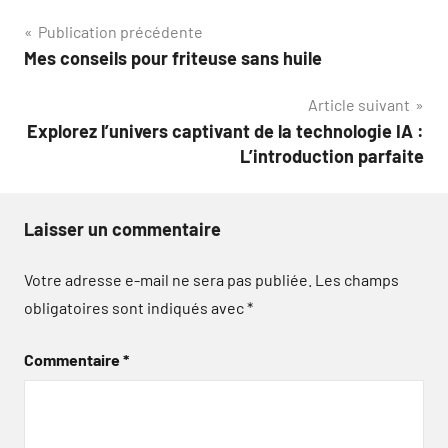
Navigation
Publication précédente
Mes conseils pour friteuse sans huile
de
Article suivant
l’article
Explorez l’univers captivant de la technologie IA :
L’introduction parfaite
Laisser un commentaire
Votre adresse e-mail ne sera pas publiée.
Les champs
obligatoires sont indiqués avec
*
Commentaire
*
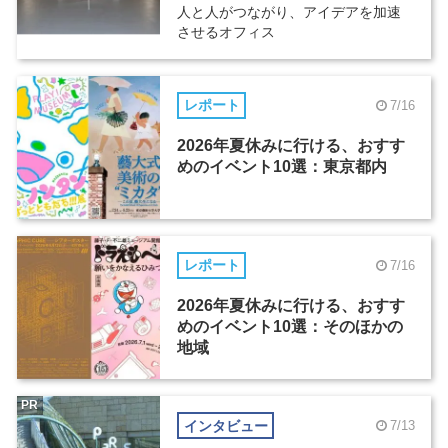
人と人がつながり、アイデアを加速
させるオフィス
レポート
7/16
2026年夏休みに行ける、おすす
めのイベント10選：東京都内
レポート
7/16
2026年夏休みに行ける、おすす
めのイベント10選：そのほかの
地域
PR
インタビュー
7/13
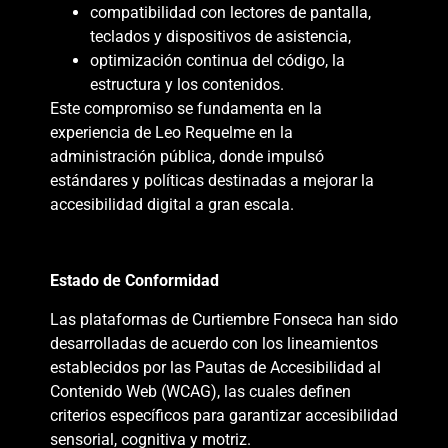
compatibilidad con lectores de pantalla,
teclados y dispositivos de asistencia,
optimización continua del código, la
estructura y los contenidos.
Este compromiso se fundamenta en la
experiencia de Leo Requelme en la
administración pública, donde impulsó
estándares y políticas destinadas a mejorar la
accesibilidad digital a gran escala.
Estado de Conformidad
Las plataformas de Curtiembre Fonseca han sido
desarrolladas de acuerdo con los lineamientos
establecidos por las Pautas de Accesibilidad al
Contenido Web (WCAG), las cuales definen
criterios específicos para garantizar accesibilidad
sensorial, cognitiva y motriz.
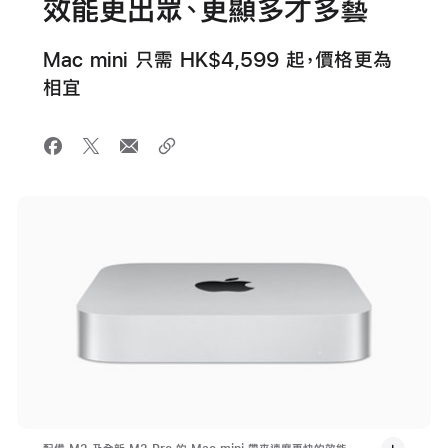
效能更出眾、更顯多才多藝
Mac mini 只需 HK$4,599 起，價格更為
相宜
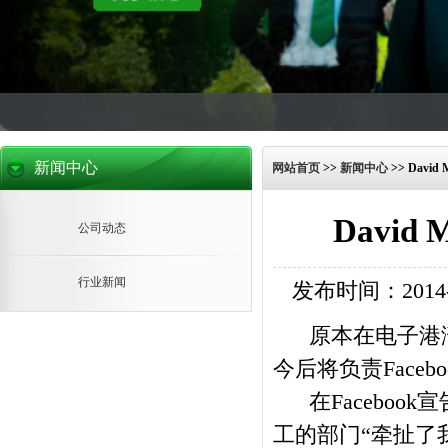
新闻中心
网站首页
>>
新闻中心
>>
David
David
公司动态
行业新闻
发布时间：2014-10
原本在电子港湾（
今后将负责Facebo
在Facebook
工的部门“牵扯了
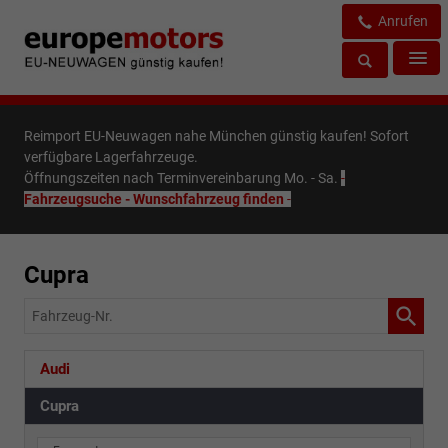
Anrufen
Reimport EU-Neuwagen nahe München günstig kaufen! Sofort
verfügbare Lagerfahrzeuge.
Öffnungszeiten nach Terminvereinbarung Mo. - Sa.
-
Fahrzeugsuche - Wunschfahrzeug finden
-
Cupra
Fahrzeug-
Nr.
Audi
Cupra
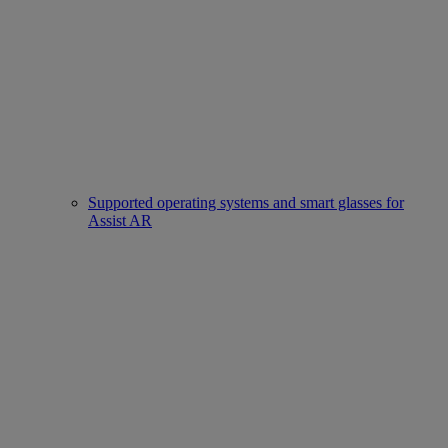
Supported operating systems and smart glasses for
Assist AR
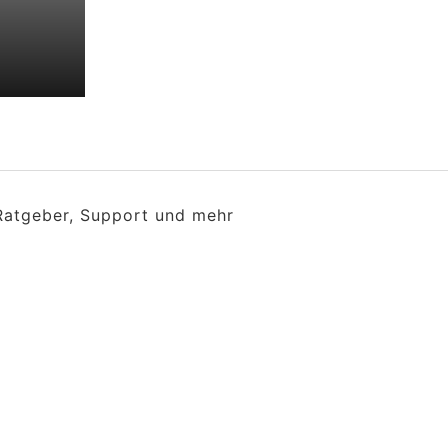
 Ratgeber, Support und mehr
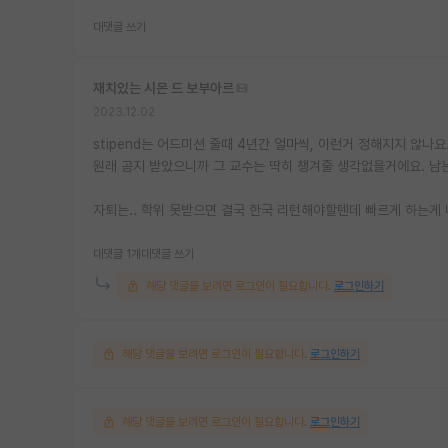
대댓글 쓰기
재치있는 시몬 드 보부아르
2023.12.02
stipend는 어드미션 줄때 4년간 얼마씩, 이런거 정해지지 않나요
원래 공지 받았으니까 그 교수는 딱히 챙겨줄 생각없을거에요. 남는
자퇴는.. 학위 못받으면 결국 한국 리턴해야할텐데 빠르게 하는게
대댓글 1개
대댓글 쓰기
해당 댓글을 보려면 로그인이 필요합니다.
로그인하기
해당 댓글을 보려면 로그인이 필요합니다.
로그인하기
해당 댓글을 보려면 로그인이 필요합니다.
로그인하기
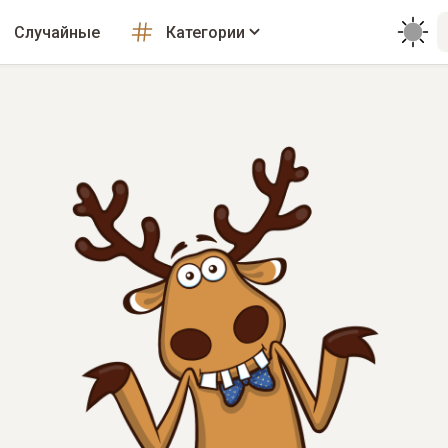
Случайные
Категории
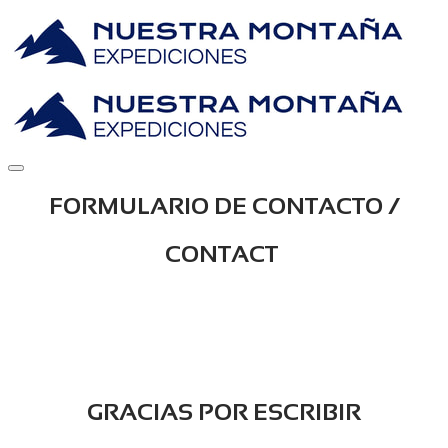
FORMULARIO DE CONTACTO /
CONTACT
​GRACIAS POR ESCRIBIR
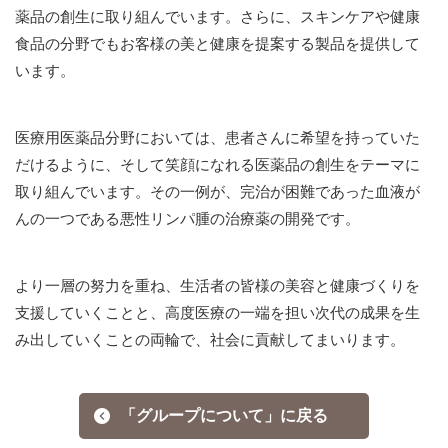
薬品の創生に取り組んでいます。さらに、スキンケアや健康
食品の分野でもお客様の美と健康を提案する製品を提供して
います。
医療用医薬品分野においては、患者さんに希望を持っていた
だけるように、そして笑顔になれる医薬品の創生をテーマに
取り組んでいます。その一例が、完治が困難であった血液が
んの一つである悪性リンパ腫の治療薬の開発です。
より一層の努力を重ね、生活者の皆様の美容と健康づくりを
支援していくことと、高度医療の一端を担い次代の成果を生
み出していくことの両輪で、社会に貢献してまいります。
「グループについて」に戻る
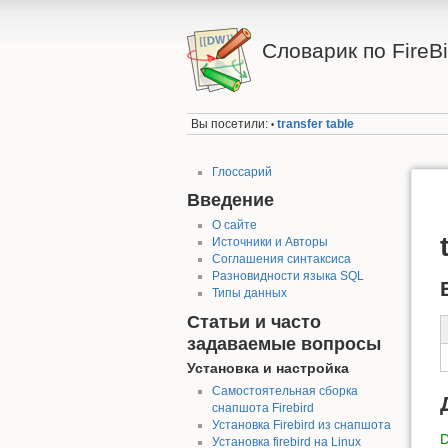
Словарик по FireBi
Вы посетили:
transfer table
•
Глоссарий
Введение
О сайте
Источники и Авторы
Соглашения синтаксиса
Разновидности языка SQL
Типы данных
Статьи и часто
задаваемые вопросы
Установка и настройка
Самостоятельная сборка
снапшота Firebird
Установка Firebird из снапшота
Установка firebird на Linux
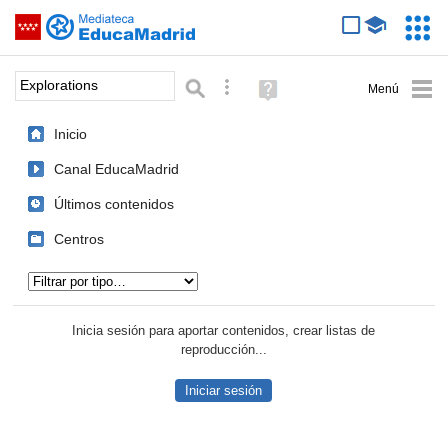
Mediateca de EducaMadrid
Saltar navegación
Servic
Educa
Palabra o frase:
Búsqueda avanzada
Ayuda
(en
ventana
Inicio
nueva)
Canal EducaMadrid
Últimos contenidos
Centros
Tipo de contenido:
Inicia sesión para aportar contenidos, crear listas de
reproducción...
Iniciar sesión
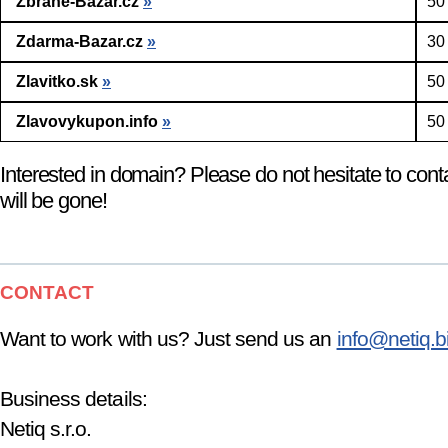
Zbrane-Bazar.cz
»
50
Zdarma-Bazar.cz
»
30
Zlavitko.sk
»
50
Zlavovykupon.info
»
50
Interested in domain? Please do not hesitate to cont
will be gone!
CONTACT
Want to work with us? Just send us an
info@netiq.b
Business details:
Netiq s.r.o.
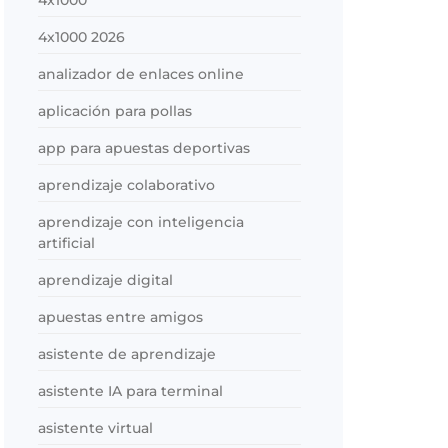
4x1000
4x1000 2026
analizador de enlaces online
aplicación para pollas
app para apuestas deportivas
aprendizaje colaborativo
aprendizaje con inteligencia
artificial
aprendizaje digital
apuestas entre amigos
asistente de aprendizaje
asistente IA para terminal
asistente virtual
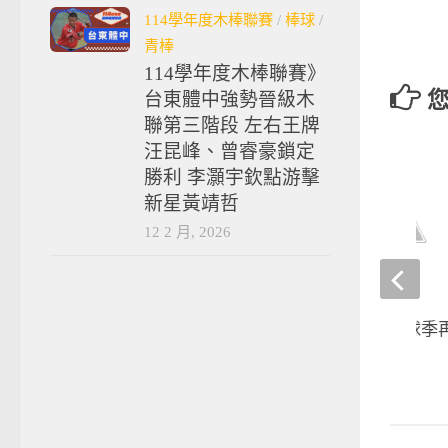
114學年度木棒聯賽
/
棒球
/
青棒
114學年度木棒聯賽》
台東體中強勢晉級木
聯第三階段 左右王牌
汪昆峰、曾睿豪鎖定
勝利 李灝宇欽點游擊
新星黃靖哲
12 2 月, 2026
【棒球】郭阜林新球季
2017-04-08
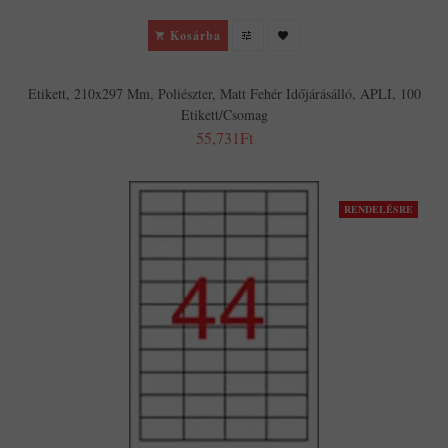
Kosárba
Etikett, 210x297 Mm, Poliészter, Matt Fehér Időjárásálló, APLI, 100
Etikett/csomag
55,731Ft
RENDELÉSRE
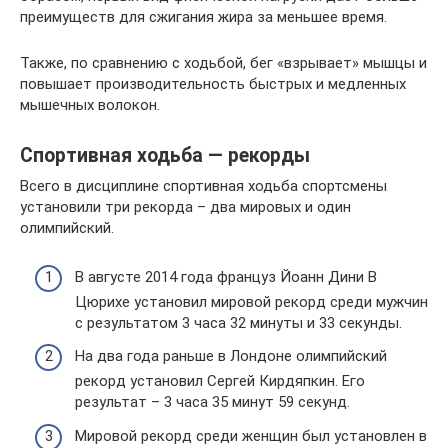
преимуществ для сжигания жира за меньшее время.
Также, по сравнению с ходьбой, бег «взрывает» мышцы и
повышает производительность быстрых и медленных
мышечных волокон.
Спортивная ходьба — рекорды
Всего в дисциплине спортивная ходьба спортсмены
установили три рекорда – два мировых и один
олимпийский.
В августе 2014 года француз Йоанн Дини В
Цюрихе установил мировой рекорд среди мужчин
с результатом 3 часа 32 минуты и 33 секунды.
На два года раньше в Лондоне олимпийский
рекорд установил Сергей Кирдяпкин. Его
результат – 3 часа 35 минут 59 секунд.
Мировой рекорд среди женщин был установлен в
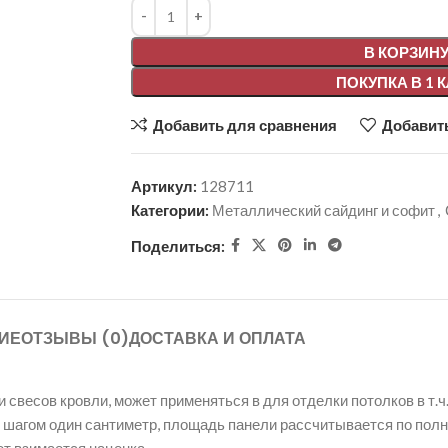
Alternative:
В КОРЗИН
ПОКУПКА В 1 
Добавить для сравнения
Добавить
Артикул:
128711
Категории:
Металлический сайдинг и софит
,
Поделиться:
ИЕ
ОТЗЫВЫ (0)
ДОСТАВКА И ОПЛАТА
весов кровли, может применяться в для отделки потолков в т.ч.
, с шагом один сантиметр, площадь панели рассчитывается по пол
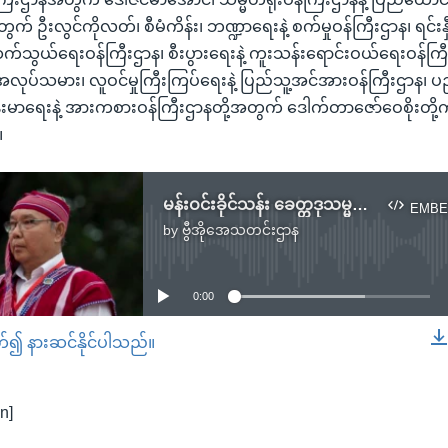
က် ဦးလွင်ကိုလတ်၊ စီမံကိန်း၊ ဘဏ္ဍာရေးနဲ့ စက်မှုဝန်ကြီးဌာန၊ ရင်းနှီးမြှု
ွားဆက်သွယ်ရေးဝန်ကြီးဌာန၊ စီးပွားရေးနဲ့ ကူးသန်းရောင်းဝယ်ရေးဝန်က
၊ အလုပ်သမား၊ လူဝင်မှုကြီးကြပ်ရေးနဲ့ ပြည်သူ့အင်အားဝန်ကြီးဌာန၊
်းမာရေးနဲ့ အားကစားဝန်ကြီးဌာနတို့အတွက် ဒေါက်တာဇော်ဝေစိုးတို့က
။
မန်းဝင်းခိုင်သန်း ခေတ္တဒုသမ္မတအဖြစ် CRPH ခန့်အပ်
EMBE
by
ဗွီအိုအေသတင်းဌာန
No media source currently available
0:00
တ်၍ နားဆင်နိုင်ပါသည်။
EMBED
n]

☆ ☆ ☆ ☆ ☆

### Action item
Every line above is to be duplicated exactly; no picture should be carried over.

### Response area
Navigation
Publication précédente
Mes conseils pour friteuse sans huile
de
Article suivant
l’article
Explorez l’univers captivant de la technologie IA :
L’introduction parfaite
Laisser un commentaire
Votre adresse e-mail ne sera pas publiée.
Les champs
obligatoires sont indiqués avec
*
Commentaire
*
人と人がつながり、アイデアを加速
させるオフィス
レポート
7/16
2026年夏休みに行ける、おすす
めのイベント10選：東京都内
レポート
7/16
2026年夏休みに行ける、おすす
めのイベント10選：そのほかの
地域
PR
インタビュー
7/13
compatibilidad con lectores de pantalla,
teclados y dispositivos de asistencia,
optimización continua del código, la
estructura y los contenidos.
Este compromiso se fundamenta en la
experiencia de Leo Requelme en la
administración pública, donde impulsó
estándares y políticas destinadas a mejorar la
accesibilidad digital a gran escala.
Estado de Conformidad
Las plataformas de Curtiembre Fonseca han sido
desarrolladas de acuerdo con los lineamientos
establecidos por las Pautas de Accesibilidad al
Contenido Web (WCAG), las cuales definen
criterios específicos para garantizar accesibilidad
sensorial, cognitiva y motriz.
效能更出眾、更顯多才多藝
Mac mini 只需 HK$4,599 起，價格更為
相宜
新闻中心
网站首页
>>
新闻中心
>>
David
David
公司动态
行业新闻
发布时间：2014-10
原本在电子港湾（
今后将负责Facebo
在Facebook
工的部门“牵扯了
Anrufen
Reimport EU-Neuwagen nahe München günstig kaufen! Sofort
verfügbare Lagerfahrzeuge.
Öffnungszeiten nach Terminvereinbarung Mo. - Sa.
-
Fahrzeugsuche - Wunschfahrzeug finden
-
Cupra
Fahrzeug-
Nr.
Audi
Cupra
Supported operating systems and smart glasses for
Assist AR
 Ratgeber, Support und mehr
대댓글 쓰기
재치있는 시몬 드 보부아르
2023.12.02
stipend는 어드미션 줄때 4년간 얼마씩, 이런거 정해지지 않나요
원래 공지 받았으니까 그 교수는 딱히 챙겨줄 생각없을거에요. 남는
자퇴는.. 학위 못받으면 결국 한국 리턴해야할텐데 빠르게 하는게
대댓글 1개
대댓글 쓰기
해당 댓글을 보려면 로그인이 필요합니다.
로그인하기
해당 댓글을 보려면 로그인이 필요합니다.
로그인하기
해당 댓글을 보려면 로그인이 필요합니다.
로그인하기
Случайные
Категории
FORMULARIO DE CONTACTO /
CONTACT
​GRACIAS POR ESCRIBIR
薬品の創生に取り組んでいます。さらに、スキンケアや健康
食品の分野でもお客様の美と健康を提案する製品を提供して
います。
医療用医薬品分野においては、患者さんに希望を持っていた
だけるように、そして笑顔になれる医薬品の創生をテーマに
取り組んでいます。その一例が、完治が困難であった血液が
んの一つである悪性リンパ腫の治療薬の開発です。
より一層の努力を重ね、生活者の皆様の美容と健康づくりを
支援していくことと、高度医療の一端を担い次代の成果を生
み出していくことの両輪で、社会に貢献してまいります。
「グループについて」に戻る
Словарик по FireBi
Вы посетили:
transfer table
•
Глоссарий
Введение
О сайте
Источники и Авторы
Соглашения синтаксиса
Разновидности языка SQL
Типы данных
Статьи и часто
задаваемые вопросы
Установка и настройка
Самостоятельная сборка
снапшота Firebird
Установка Firebird из снапшота
Установка firebird на Linux
Mediateca de EducaMadrid
Saltar navegación
Servic
Educa
Palabra o frase:
Búsqueda avanzada
Ayuda
(en
ventana
Inicio
nueva)
Canal EducaMadrid
Últimos contenidos
Centros
Tipo de contenido:
Inicia sesión para aportar contenidos, crear listas de
reproducción...
Iniciar sesión
Zbrane-Bazar.cz
»
50
Zdarma-Bazar.cz
»
30
Zlavitko.sk
»
50
Zlavovykupon.info
»
50
Interested in domain? Please do not hesitate to cont
will be gone!
CONTACT
Want to work with us? Just send us an
info@netiq.b
Business details:
Netiq s.r.o.
4x1000
4x1000 2026
analizador de enlaces online
aplicación para pollas
app para apuestas deportivas
aprendizaje colaborativo
aprendizaje con inteligencia
artificial
aprendizaje digital
apuestas entre amigos
asistente de aprendizaje
asistente IA para terminal
asistente virtual
114學年度木棒聯賽
/
棒球
/
青棒
114學年度木棒聯賽》
台東體中強勢晉級木
聯第三階段 左右王牌
汪昆峰、曾睿豪鎖定
勝利 李灝宇欽點游擊
新星黃靖哲
12 2 月, 2026
【棒球】郭阜林新球季
2017-04-08
Kosárba
Etikett, 210x297 Mm, Poliészter, Matt Fehér Időjárásálló, APLI, 100
Etikett/csomag
55,731Ft
RENDELÉSRE
преимуществ для сжигания жира за меньшее время.
Также, по сравнению с ходьбой, бег «взрывает» мышцы и
повышает производительность быстрых и медленных
мышечных волокон.
Спортивная ходьба — рекорды
Всего в дисциплине спортивная ходьба спортсмены
установили три рекорда – два мировых и один
олимпийский.
В августе 2014 года француз Йоанн Дини В
Цюрихе установил мировой рекорд среди мужчин
с результатом 3 часа 32 минуты и 33 секунды.
На два года раньше в Лондоне олимпийский
рекорд установил Сергей Кирдяпкин. Его
результат – 3 часа 35 минут 59 секунд.
Мировой рекорд среди женщин был установлен в
Alternative:
В КОРЗИН
ПОКУПКА В 1 
Добавить для сравнения
Добавить
Артикул:
128711
Категории:
Металлический сайдинг и софит
,
Поделиться:
ИЕ
ОТЗЫВЫ (0)
ДОСТАВКА И ОПЛАТА
весов кровли, может применяться в для отделки потолков в т.ч.
, с шагом один сантиметр, площадь панели рассчитывается по пол
က် ဦးလွင်ကိုလတ်၊ စီမံကိန်း၊ ဘဏ္ဍာရေးနဲ့ စက်မှုဝန်ကြီးဌာန၊ ရင်းနှီးမြှု
ွားဆက်သွယ်ရေးဝန်ကြီးဌာန၊ စီးပွားရေးနဲ့ ကူးသန်းရောင်းဝယ်ရေးဝန်က
၊ အလုပ်သမား၊ လူဝင်မှုကြီးကြပ်ရေးနဲ့ ပြည်သူ့အင်အားဝန်ကြီးဌာန၊
်းမာရေးနဲ့ အားကစားဝန်ကြီးဌာနတို့အတွက် ဒေါက်တာဇော်ဝေစိုးတို့က
။
မန်းဝင်းခိုင်သန်း ခေတ္တဒုသမ္မတအဖြစ် CRPH ခန့်အပ်
EMBE
by
ဗွီအိုအေသတင်းဌာန
No media source currently available
0:00
တ်၍ နားဆင်နိုင်ပါသည်။
EMBED
n]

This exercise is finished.